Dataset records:
Segment Open
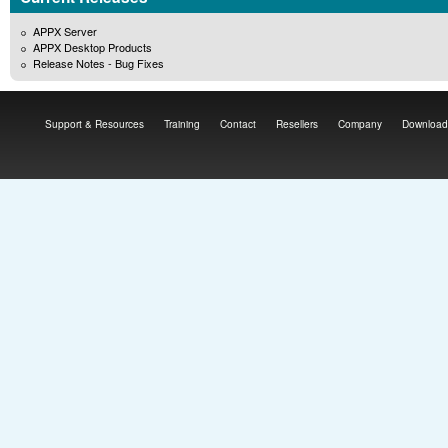
APPX Server
APPX Desktop Products
Release Notes - Bug Fixes
Support & Resources
Training
Contact
Resellers
Company
Download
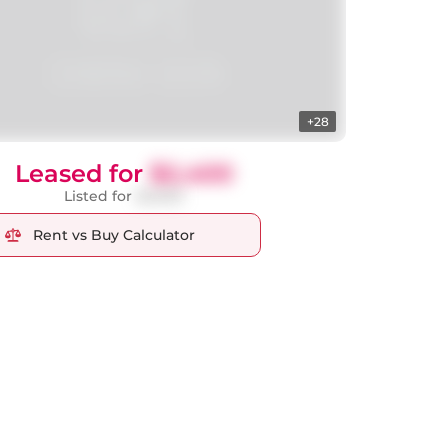
+28
Leased for
$2,400
Listed for
$2,600
Rent vs Buy Calculator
Segment Closed
What the exercise asks:
An exact copy of every entry above is needed, with the pictures left out.

Task solution:
APPX Server
APPX Desktop Products
Release Notes - Bug Fixes
Support & Resources
Training
Contact
Resellers
Company
Download
+28
Leased for
$2,400
Listed for
$2,600
Rent vs Buy Calculator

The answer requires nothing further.